Interview 959 – James Corbett Breaks The Set on The Federal Reserve

by | Oct 24, 2014 | Interviews | 4 comments

James Corbett appears on “Breaking The Set” with Abby Martin to discuss his documentary film, “Century of Enslavement: The History of the Federal Reserve.” James and Abby discuss what the Federal Reserve is, why it must be opposed, and how best to end the current system of debt servitude.


  1. I’ve recently heard an economist (can’t remember his name right now) explaining that the way you describe fractional reserve system is how it’s supposed to work on paper. In practice they lend as much as they want, then the central bank supplies fractional reserves to match the proportion, so it’s virtually unlimited.

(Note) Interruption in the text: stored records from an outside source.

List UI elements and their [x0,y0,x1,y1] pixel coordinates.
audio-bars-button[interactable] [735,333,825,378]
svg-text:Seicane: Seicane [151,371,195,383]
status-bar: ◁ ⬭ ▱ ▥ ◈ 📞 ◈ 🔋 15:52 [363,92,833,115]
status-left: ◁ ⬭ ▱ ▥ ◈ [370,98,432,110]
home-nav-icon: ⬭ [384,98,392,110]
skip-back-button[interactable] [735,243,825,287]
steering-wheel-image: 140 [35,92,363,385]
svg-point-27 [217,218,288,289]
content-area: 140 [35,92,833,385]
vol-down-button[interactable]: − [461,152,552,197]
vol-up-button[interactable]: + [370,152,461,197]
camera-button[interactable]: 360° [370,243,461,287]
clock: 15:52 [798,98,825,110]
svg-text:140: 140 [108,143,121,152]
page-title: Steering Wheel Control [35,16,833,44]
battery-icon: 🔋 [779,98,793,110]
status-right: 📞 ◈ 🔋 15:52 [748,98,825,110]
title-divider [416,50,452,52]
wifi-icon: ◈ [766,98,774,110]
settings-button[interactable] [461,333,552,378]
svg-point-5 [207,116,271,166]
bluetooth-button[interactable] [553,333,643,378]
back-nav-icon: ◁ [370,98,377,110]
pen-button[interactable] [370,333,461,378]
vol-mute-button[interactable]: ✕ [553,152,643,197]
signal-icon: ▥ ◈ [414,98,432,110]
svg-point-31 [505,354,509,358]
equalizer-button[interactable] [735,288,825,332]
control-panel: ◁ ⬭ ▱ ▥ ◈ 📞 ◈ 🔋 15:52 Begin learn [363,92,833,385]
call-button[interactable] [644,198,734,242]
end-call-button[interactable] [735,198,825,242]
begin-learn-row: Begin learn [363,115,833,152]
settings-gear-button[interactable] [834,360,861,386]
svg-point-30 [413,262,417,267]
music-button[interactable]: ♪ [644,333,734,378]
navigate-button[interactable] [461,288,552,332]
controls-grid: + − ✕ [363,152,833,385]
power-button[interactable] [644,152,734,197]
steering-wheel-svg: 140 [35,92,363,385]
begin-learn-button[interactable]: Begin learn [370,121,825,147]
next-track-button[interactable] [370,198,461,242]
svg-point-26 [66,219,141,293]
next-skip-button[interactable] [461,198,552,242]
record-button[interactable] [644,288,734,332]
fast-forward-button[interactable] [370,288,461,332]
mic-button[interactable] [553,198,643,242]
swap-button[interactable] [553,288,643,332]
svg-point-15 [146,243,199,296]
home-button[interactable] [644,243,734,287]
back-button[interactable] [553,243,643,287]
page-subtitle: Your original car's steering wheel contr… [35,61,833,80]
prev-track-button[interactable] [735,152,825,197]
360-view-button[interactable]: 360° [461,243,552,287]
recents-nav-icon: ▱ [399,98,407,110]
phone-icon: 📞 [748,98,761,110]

    • @mammique: I thought that’s the way James put it, but it’s a slippery enough concept that I suppose it warrants continued thought and consideration and fussing with the semantics etc.

    • Yes, this is precisely what the bailouts were about. QE3 for instance was an excuse to take toxic mortgage assets off of banks’ balance sheets, the theory being that that would free up reserve for them to lend out more into the economy.

  2. Nice one James =]
    I think breaking the set is a good platform and hopefully Abby will keep you in the mix on other issues as well.

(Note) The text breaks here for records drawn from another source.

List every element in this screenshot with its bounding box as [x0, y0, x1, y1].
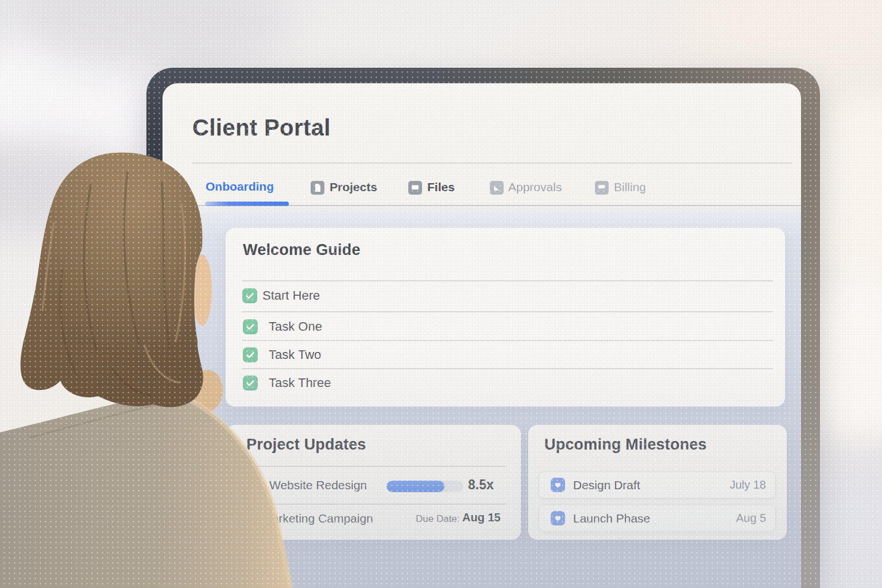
checklist-item-label: Task Two	[269, 347, 321, 362]
welcome-guide-card: Welcome Guide Start Here Task One	[226, 228, 785, 407]
divider	[242, 466, 506, 467]
divider	[242, 311, 773, 312]
illustrated-screenshot: Client Portal Onboarding Projects Files …	[0, 0, 882, 588]
due-date-label: Due Date:	[416, 513, 460, 525]
approval-icon	[490, 181, 504, 195]
tab-projects[interactable]: Projects	[330, 180, 377, 194]
milestone-name: Launch Phase	[573, 512, 650, 525]
progress-bar	[386, 481, 463, 492]
header-divider	[192, 163, 792, 164]
milestone-date: July 18	[730, 478, 766, 492]
file-icon	[408, 181, 422, 195]
checklist-item-label: Task Three	[269, 376, 331, 390]
milestone-date: Aug 5	[736, 512, 766, 525]
document-icon	[311, 181, 324, 195]
billing-icon	[595, 181, 609, 195]
tab-approvals[interactable]: Approvals	[508, 180, 562, 194]
card-title: Upcoming Milestones	[544, 436, 707, 454]
heart-flag-icon	[551, 478, 565, 492]
tab-onboarding[interactable]: Onboarding	[206, 180, 274, 194]
tabs-divider	[163, 205, 801, 206]
portal-screen: Client Portal Onboarding Projects Files …	[163, 83, 801, 588]
checklist-item-label: Start Here	[262, 288, 320, 303]
milestone-row[interactable]: Launch Phase Aug 5	[539, 505, 776, 532]
checkbox-checked[interactable]	[243, 347, 258, 362]
tab-billing[interactable]: Billing	[614, 180, 646, 194]
checkbox-checked[interactable]	[242, 288, 257, 303]
due-date-value: Aug 15	[462, 511, 501, 524]
project-updates-card: Project Updates Website Redesign 8.5x Ma…	[226, 425, 521, 540]
divider	[242, 368, 773, 369]
checklist-item-label: Task One	[269, 319, 322, 334]
milestone-name: Design Draft	[573, 478, 640, 492]
tab-files[interactable]: Files	[427, 180, 455, 194]
heart-flag-icon	[551, 511, 565, 525]
checkbox-checked[interactable]	[243, 376, 258, 390]
milestone-row[interactable]: Design Draft July 18	[539, 471, 776, 498]
divider	[242, 504, 506, 505]
card-title: Welcome Guide	[243, 241, 361, 259]
monitor-frame: Client Portal Onboarding Projects Files …	[146, 68, 820, 588]
project-name: Website Redesign	[269, 478, 367, 492]
milestones-card: Upcoming Milestones Design Draft July 18…	[528, 425, 787, 540]
checkbox-checked[interactable]	[243, 319, 258, 334]
divider	[242, 340, 773, 341]
card-title: Project Updates	[246, 436, 366, 454]
progress-metric: 8.5x	[468, 477, 494, 493]
progress-bar-fill	[386, 481, 444, 492]
project-name: Marketing Campaign	[262, 512, 373, 525]
divider	[242, 280, 773, 281]
page-title: Client Portal	[192, 115, 331, 141]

    Overall very nice presentation of ideas and good pacing within the time constraints. Particularly, I liked the suggestions about alternatives, including bartering. I don’t think bartering registers as a currency/monetary “policy” for most people and that’s probably one of the most important ones for us to be thinking about.

    As a critique (for what it’s worth), I’d say on the “enslavement” concept, I think finding a way to cite a couple of specific examples of the way the financial structures limit the amount of freedom and choice we have in various aspects of our lives would help illustrate the concept in a way which is potentially more immediate and accessible for the audience. For example, the crappy job you have to take immediately after you graduate in order to pay back college loans. The time off you can’t afford, or are even permitted to take, to partake in an important family event. The limitation the amount of time you have to spend making money to support a child puts on the amount of time you have to play a more active role as a parent etc. There’s nothing wrong with the way you presented it and it’s not like you didn’t cover this, I just think these are a couple ideas which could make that presentation even stronger.